Work request:
Write out word for word the lines from the one holding "Segment colon." through the end of the data, and only those lines. Pictures stay out.

[Dataset entries]
Start of Block

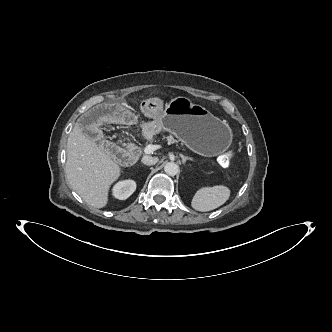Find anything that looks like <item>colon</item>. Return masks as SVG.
Here are the masks:
<instances>
[{"label":"colon","mask_w":332,"mask_h":332,"mask_svg":"<svg viewBox=\"0 0 332 332\" xmlns=\"http://www.w3.org/2000/svg\"><path fill=\"white\" fill-rule=\"evenodd\" d=\"M100 146L106 152H113L116 149L111 142L106 140L102 141ZM234 157H235L234 152L228 151L220 157V162L224 167H229L232 164Z\"/></svg>","instance_id":"colon-1"}]
</instances>
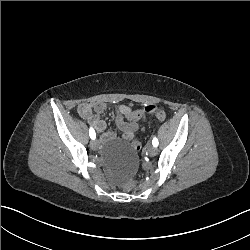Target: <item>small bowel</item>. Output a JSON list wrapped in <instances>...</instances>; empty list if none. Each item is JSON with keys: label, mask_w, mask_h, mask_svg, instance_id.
I'll return each instance as SVG.
<instances>
[{"label": "small bowel", "mask_w": 250, "mask_h": 250, "mask_svg": "<svg viewBox=\"0 0 250 250\" xmlns=\"http://www.w3.org/2000/svg\"><path fill=\"white\" fill-rule=\"evenodd\" d=\"M107 105L102 102L97 103H82L78 106L77 111L79 115L90 121L96 132L101 135L104 141H111L115 138L113 132H106V122L101 118V115L106 112ZM134 110L128 105H120L115 108V122L122 133L124 140L130 141L134 135L139 131V121L143 120L145 116L138 122H133L130 119V114Z\"/></svg>", "instance_id": "small-bowel-1"}]
</instances>
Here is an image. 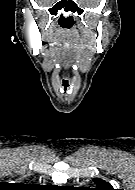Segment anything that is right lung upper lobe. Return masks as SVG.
<instances>
[{
    "label": "right lung upper lobe",
    "mask_w": 135,
    "mask_h": 190,
    "mask_svg": "<svg viewBox=\"0 0 135 190\" xmlns=\"http://www.w3.org/2000/svg\"><path fill=\"white\" fill-rule=\"evenodd\" d=\"M19 189L22 190H42L46 187V185H40V184H18L17 186Z\"/></svg>",
    "instance_id": "obj_1"
}]
</instances>
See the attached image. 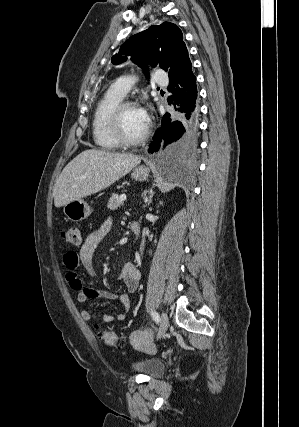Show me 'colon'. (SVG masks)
Here are the masks:
<instances>
[{
  "label": "colon",
  "mask_w": 299,
  "mask_h": 427,
  "mask_svg": "<svg viewBox=\"0 0 299 427\" xmlns=\"http://www.w3.org/2000/svg\"><path fill=\"white\" fill-rule=\"evenodd\" d=\"M62 236L65 241L69 244L79 246L82 243L81 231L79 226L70 225L62 231ZM98 337L105 344L114 348H121L123 345V339L116 333L110 330L100 329L98 330Z\"/></svg>",
  "instance_id": "colon-1"
}]
</instances>
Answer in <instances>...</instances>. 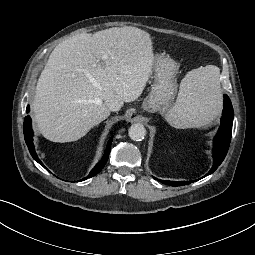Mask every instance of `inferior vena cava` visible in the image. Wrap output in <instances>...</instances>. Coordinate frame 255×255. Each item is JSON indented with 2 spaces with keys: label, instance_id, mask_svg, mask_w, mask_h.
Segmentation results:
<instances>
[{
  "label": "inferior vena cava",
  "instance_id": "1",
  "mask_svg": "<svg viewBox=\"0 0 255 255\" xmlns=\"http://www.w3.org/2000/svg\"><path fill=\"white\" fill-rule=\"evenodd\" d=\"M106 106L110 111H119L121 108V103L117 99H110L106 101Z\"/></svg>",
  "mask_w": 255,
  "mask_h": 255
}]
</instances>
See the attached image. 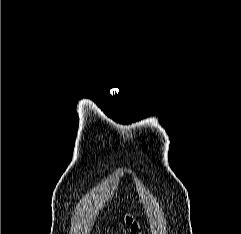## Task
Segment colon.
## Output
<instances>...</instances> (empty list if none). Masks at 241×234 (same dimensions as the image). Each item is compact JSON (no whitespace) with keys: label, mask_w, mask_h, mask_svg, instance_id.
I'll list each match as a JSON object with an SVG mask.
<instances>
[{"label":"colon","mask_w":241,"mask_h":234,"mask_svg":"<svg viewBox=\"0 0 241 234\" xmlns=\"http://www.w3.org/2000/svg\"><path fill=\"white\" fill-rule=\"evenodd\" d=\"M127 222L130 225V228L132 231H134V232L138 231V225L132 218H128ZM138 234H141V233H138Z\"/></svg>","instance_id":"obj_1"}]
</instances>
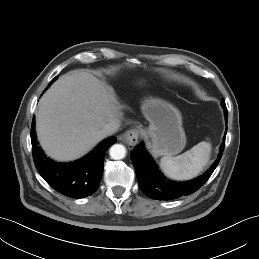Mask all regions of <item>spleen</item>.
Segmentation results:
<instances>
[{
  "instance_id": "1",
  "label": "spleen",
  "mask_w": 259,
  "mask_h": 259,
  "mask_svg": "<svg viewBox=\"0 0 259 259\" xmlns=\"http://www.w3.org/2000/svg\"><path fill=\"white\" fill-rule=\"evenodd\" d=\"M211 154V144L202 141L185 153L161 158L164 173L176 180H187L197 176L207 165Z\"/></svg>"
}]
</instances>
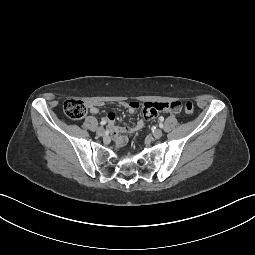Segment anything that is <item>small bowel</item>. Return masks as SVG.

End of Block

Written response:
Segment colon.
## Output
<instances>...</instances> (empty list if none). Masks at 241×234 (same dimensions as the image). Each item is compact JSON (no whitespace) with keys: label, mask_w, mask_h, mask_svg, instance_id.
I'll list each match as a JSON object with an SVG mask.
<instances>
[{"label":"colon","mask_w":241,"mask_h":234,"mask_svg":"<svg viewBox=\"0 0 241 234\" xmlns=\"http://www.w3.org/2000/svg\"><path fill=\"white\" fill-rule=\"evenodd\" d=\"M127 222L130 225V228L132 231H134V232L138 231V225L132 218H128ZM138 234H141V233H138Z\"/></svg>","instance_id":"obj_1"}]
</instances>
Mask all regions of <item>spleen</item>.
Segmentation results:
<instances>
[{
  "instance_id": "1",
  "label": "spleen",
  "mask_w": 259,
  "mask_h": 259,
  "mask_svg": "<svg viewBox=\"0 0 259 259\" xmlns=\"http://www.w3.org/2000/svg\"><path fill=\"white\" fill-rule=\"evenodd\" d=\"M211 154V144L202 141L185 153L161 158L164 173L176 180H187L197 176L207 165Z\"/></svg>"
}]
</instances>
Segment anything that is <item>small bowel</item>. Return masks as SVG.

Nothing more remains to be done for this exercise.